African Parliamentarians advocate for renewed policies to accelerate universal health coverage

Representing different regions of the continent, the parliamentarians present at the 2019 Africa Heath Agenda International conference in Kigali, came out with some commitments to accelerate universal health coverage.


Kigali-Rwanda March 4 to 7, 2019. Delegates of the Africa Parliamentary forum on population and development have been shaping initiatives that will help reinforce parliamentary advocacy, with the goal of accelerating progress to achieve universal health coverage (UHC) and make health for all a reality.

The parliamentarians in a final release outlined a series of commitments and have appealed to governments to take into account their recommendations.
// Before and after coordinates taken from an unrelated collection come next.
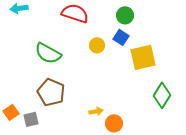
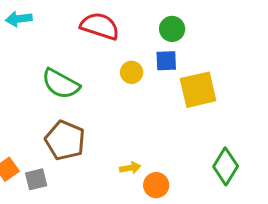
blue square: (121, 37) -> (166, 61), turned -35
green diamond: (162, 95) -> (226, 166), moved

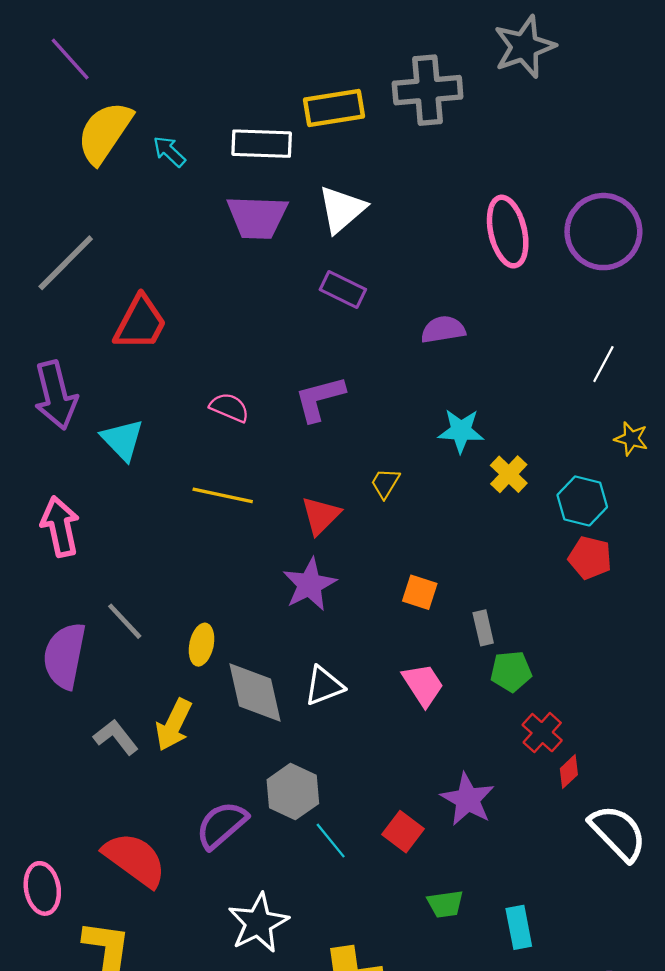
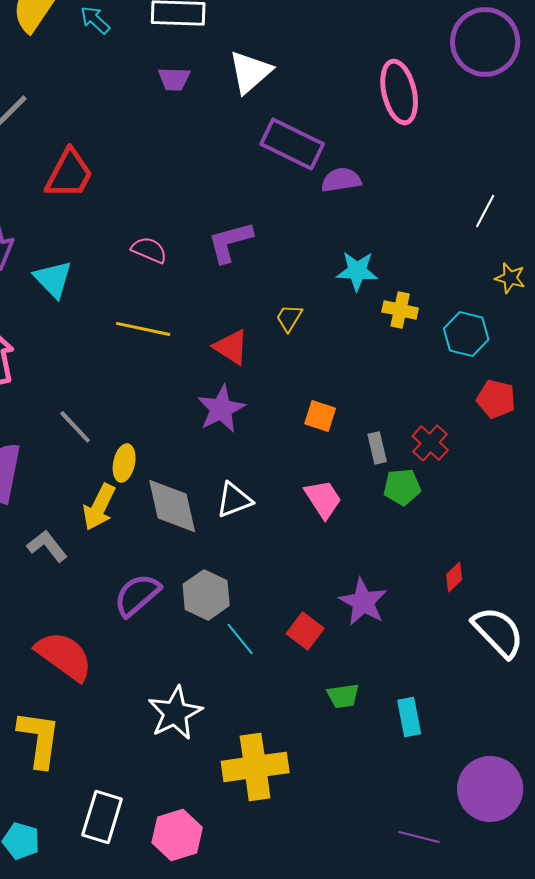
purple trapezoid: (257, 217) -> (174, 79), size x0.6
purple circle: (603, 232) -> (485, 42), moved
purple rectangle: (343, 289) -> (292, 144), moved, size x1.5
yellow cross: (509, 474) -> (400, 310), turned -32
red triangle: (321, 515) -> (231, 347), turned -42
red pentagon: (590, 558) -> (496, 399), moved
gray line: (125, 621) -> (75, 427), moved
yellow arrow: (174, 725) -> (99, 507), moved
red cross: (542, 733) -> (430, 443), moved
purple semicircle: (222, 825) -> (137, 595), moved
In their final communiqué, they have reiterated; the urgency of addressing primary health care in its multiple contexts and advocate for universal access to an integrated package of sexual and reproductive health and rights (SRHR) interventions as part of UHC policies and schemes.

“We support the provision of comprehensive sexual and reproductive health services that benefit women and adolescents, and safeguard the health of their children and societies at large. It is both inexpensive and cost-effective, and it meets critical needs of a large portion of the population while helping governments make progress toward sustainable development goals (SDG) targets related to universal access to contraceptives and universal health coverage and Agenda 2063 that envisages a people-centered sustainable development agenda.”

On March 7, 2019, they had a media briefing session during which they explained their stand and the various projects carried-out at the level of their parliaments. The media session organized by the European Parliamentary forum (EPF) focused on “making universal health coverage a political priority”.

 Honorable Robert Kuganab Lem from Ghana while having the floor said the government of Ghana has always supported the issue of bringing health to the doorsteps of people. They hold committees where the minister of health is summoned to provide information on what has been done so far in terms of projects undertaken to achieve UHC and on the loans borrowed by the government in order to provide health infrastructures.

 He said: “The government has a budget personally directed to all parliamentarians, to help assist their communities in terms of improving health care delivery. Filing in the gaps where government is not able to fill in the immediate needs of people. We are with the people all the time; we listen to the people all the time. We get the government informed on our activities and most critical is the collaboration we have with the media.”

Female parliamentarians from Rwanda and Senegal, during the exchange with journalists have expressed their determination to follow-up each, in their countries, the implementation of this declaration. Honorable Juliette Paule Zingan from Senegal said governments have to be held accountable. They have taken several engagements which need to be fulfilled for the wellbeing of people. Policies and reforms linked to UHC should be renewed. “Budgets should be reviewed. Much is needed in terms of health policies and the funds allocated to the ministry of health are often insufficient.”

Marcelline Basigayabo and Therese Bashagara Katigotire, members of parliament from Rwanda, have urged governments and civil society organizations to put at the forefront community health workers and young people, being major key players in achieving UHC by 2030.

The members of parliament have reiterated their commitments to: leave no one behind; review and strengthen the health systems; initiate dialogue to resolve current gaps; strive for a comprehensive and coherent approach; support community health; accelerate continued advocacy for gender equality; keep universal access to immunization just to name these few.

Recognizing that UHC is a strategic necessity to building healthier societies and that parliamentarians have a key role to play in positioning and promoting health and health equity through their representative, legislative and oversight roles, the delegates of the Africa Parliamentary forum on population and development, closed the briefing session on a hopeful and positive note.